This assertion goes too far, venue presentation is one thing, food presentation another and so this significantly understates the value and importance of Phil Howard as the chef at the venue!  To establish this only takes a matter of reviewing the dinner menu. While certain food content dinner presentations are less relevant, for example tasting menus, which are not currently offered at Phil Howard’s Elystan Street, signature dishes, which naturally take time to develop, will remain likely to be relevant and further important for business. At The Square the Michelin two star signature dishes (being those listed in the Michelin Red Guide each year) were a symbol of the cooking that gently defined the chef’s work – Langoustines, Crab or Brillat-Savarin Cheescake – which as Phil Howard says “could alone take care of business during a dinner service.”

The first impression of the dinner menu at Elystan Street is that it is born of The Square – essentially with a cleaner, lighter touch and a modern twist, but still with a Phil Howard identity. Clearly evident at dinner is an evolutionary rather than revolutionary tone for Phil at this stage of the restaurant.
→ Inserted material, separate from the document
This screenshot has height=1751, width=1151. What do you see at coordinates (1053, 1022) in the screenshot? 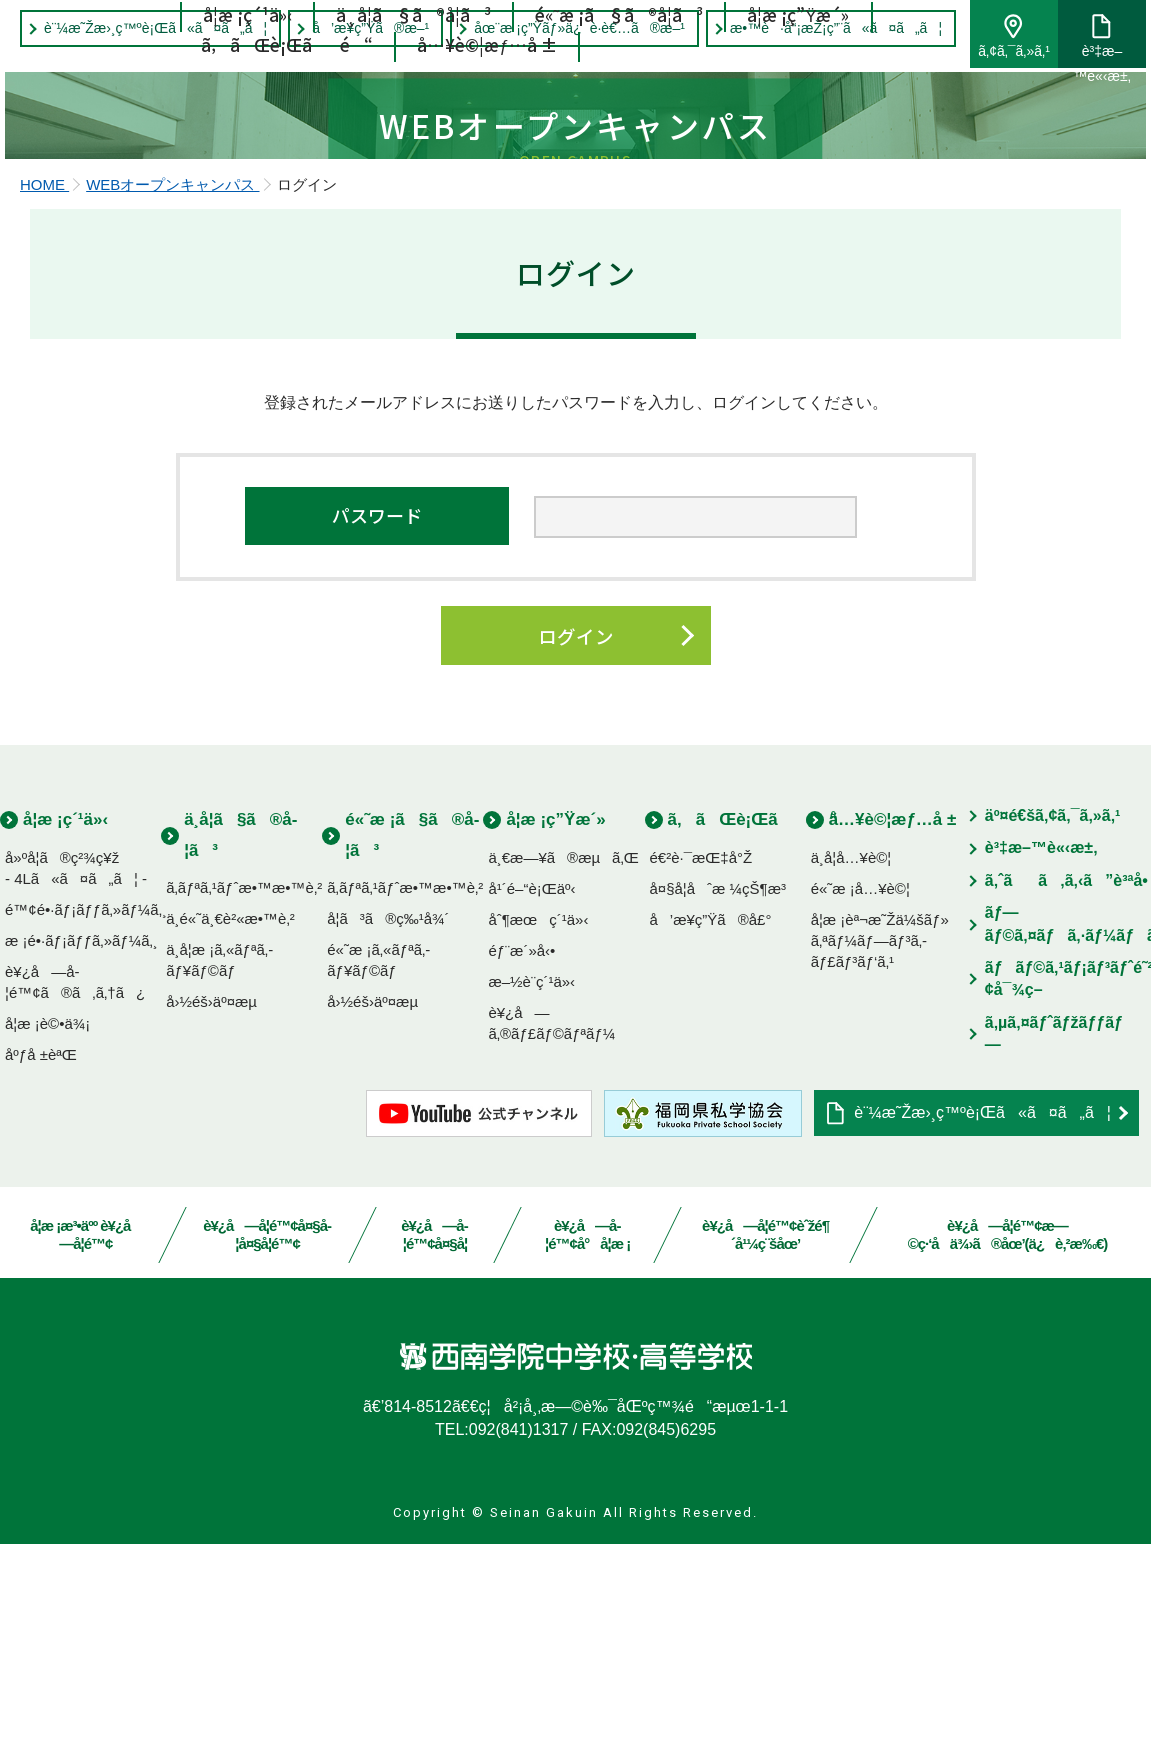 I see `äº¤é€šã‚¢ã‚¯ã‚»ã‚¹` at bounding box center [1053, 1022].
From these early menus signature dishes can most certainly develop and should these retain the impact that similar dishes held at The Square then this bodes well for business. This is further enhanced by the fact that even though the market is now more firmly with the social and dining requirements of the local customer there will remain a strong flow of clients traveling to Elystan Street, to once again enjoy a memory of the food they’ve always loved at The Square. So once again, a well thought out, winning recipe for the new restaurant!

Phil Howard is a truly iconic chef, and with the partnership of Rebecca Mascarenhas (and formerly Nigel Platts-Martin) builds formidable businesses. Fine dining guide will continue to follow his great career with full admiration and best of wishes for the future.